Cross-plateform with Cluster

Hi,

I’m new to Starbust. I started used the free version last week to discover the tool and share what is possible with my company.

For my project, i use Snowflake, Google Cloud Storage and BigQuery. My goal is to do a federated query with this three plateforms. I manage to do that but i struggle quite a lot to obtain the final result.

I explain my problem :

  • My initial snowflake trial account was hosted with AWS on an EU region (Zurich) compatible with Starburst.
  • My Cloud storage and BigQuery on the same EU region (Belgium) that was compatible with Starburst.

The problem with the two things above is the impossibility to add the snowflake catalog to the same cluster than the cluster for my Cloud Storage and BigQuery. It’s in grey when i attempt to do this with the message “not in the same region as catalog”.

So what am i missing ? I suspect that the cross plateform is not possible but it’s seem weird because it’ll miss a lot of use cases, or also that the free version is limited.

Also another question, i see on the documentation an IP allowlist for each provider, at the begining i had my cloud storage and bigquery hosted on a region name that wasn’t on this list and it didn’t work so i moved to a region in this list. Is this also a limitation of the free version ? Because for example if a company has all their instances in a region that is not specified on this list Starbust will be useless because that will not work and i don’t think moving all instances will be optimal or for example for Snowflake it’s not even possible after the account is created.

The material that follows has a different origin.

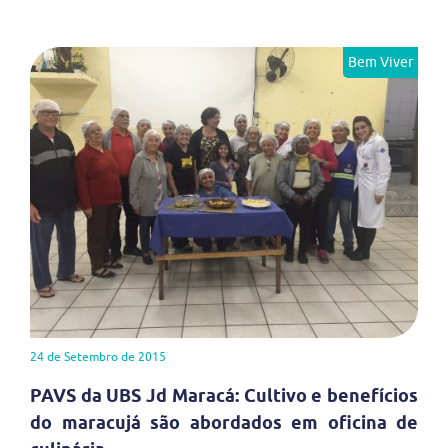
Bem Viver
24 de Setembro de 2015
PAVS da UBS Jd Maracá: Cultivo e benefícios
do maracujá são abordados em oficina de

To “resolve” this problem for my example project, i created an other trial snowflake account but this time hosted in GCP but in London (didn’t have the possibility to use Belgium like my other instances). I was thinking that this will not work like above but it worked succesfully and the cross-region this time is accepted and i can do a federated query with my three differents catalog in the same cluster.

I saw an almost identical problem with the topic “Cross Region Query” but my problem is more specifical i think.

Thank you for your help

Yes, it seems to me this is still the cross-region situation. As you can see in Starburst | Cross-region support, this is still marked as private preview. As I alluded to in Cross Region Query, I think this is probably mostly about controlling costs (yours and Starburst’s) at the moment.

Okay thanks for your reply @lester , so for the cross plateform (Snowflake with AWS and GCP on same cluster impossible in my case) it’s also a limitation from the free version due to the region or for a cost reason ? I don’t see this mentionned anywhere but from what i read on diferent websites it’s normally possible to make a query with all the sources even if they are hosted with different providers in different region.

I did get some information internally from our product folks. Seems you were right in the first place that we are limiting the cross-platform (we call it cross-cloud) connectivity from your GCP cluster to your AWS Snowflake instance. Seems as of right now, the only cross-cloud opportunity is with PostgreSQL. It also seems more work is forthcoming for other services.

This explains (just as you thought) why all worked when you created a Snowflake instance on GCP that your Galaxy GCP cluster could access. As for cross-region, it seems there is no inherent cross-region constraints on GCP for Snowflake or BigQuery as you saw in practice.

It seems much of the cross-region constraints are tied to object stores and if you encountered any other object store cross-region issues, click on the in-app chat of Galaxy and ask for the CROSS_REGION_OBJECT_STORE “feature flag”.